WORK TO BE COMPLETED |
The copy you return should hold only the lines from the top of the data below through the line with "nnot be Without", each duplicated exactly and with no pictures.

GIVEN DATA |

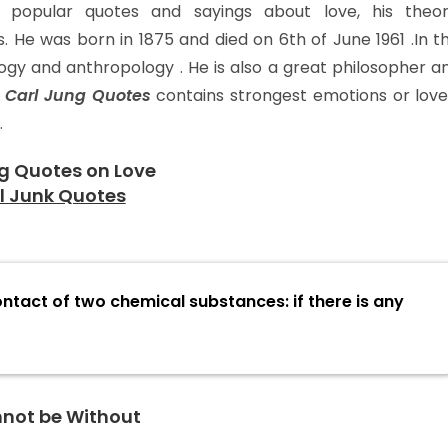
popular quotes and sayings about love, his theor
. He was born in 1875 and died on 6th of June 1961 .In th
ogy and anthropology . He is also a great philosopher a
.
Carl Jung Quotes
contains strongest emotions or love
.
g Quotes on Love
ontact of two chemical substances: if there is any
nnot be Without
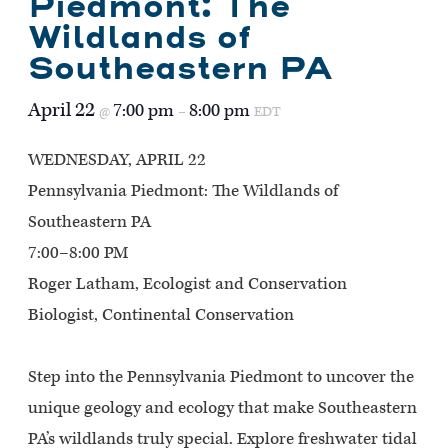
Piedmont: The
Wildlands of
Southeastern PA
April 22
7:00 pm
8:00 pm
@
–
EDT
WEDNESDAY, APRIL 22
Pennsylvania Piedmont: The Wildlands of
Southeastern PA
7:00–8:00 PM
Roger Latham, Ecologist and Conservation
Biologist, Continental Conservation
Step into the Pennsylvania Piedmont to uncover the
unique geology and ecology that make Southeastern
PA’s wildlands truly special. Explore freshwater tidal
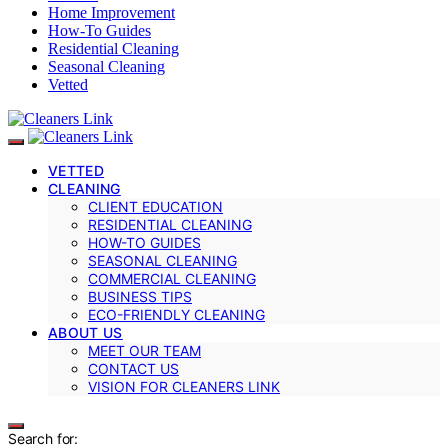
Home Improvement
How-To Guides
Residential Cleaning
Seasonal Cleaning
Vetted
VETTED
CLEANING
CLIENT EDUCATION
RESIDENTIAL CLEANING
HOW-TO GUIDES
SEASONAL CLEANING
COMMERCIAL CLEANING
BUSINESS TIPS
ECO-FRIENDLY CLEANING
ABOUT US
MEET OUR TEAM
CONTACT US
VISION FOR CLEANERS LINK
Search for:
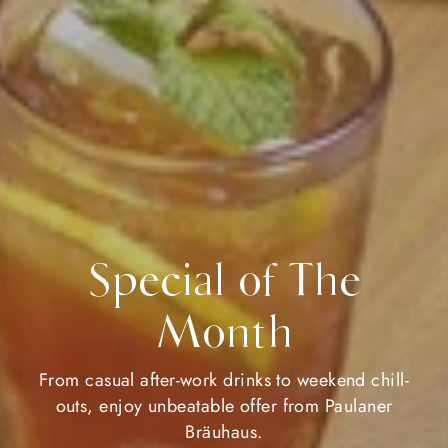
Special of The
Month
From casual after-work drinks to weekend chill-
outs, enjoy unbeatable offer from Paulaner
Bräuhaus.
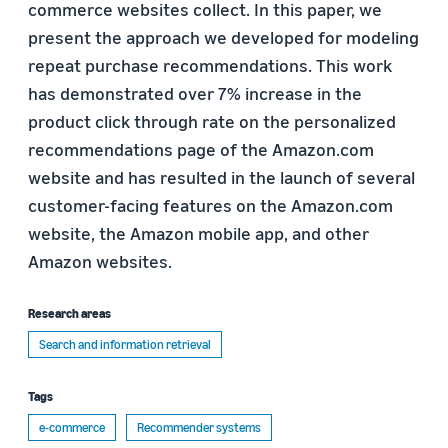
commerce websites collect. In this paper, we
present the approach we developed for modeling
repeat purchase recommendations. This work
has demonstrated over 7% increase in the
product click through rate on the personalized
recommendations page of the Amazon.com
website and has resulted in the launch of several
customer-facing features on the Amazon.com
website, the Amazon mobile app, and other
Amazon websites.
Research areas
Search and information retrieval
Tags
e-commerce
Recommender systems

RESPONSE AREA |
popular quotes and sayings about love, his theor
. He was born in 1875 and died on 6th of June 1961 .In th
ogy and anthropology . He is also a great philosopher a
.
Carl Jung Quotes
contains strongest emotions or love
.
g Quotes on Love
ontact of two chemical substances: if there is any
nnot be Without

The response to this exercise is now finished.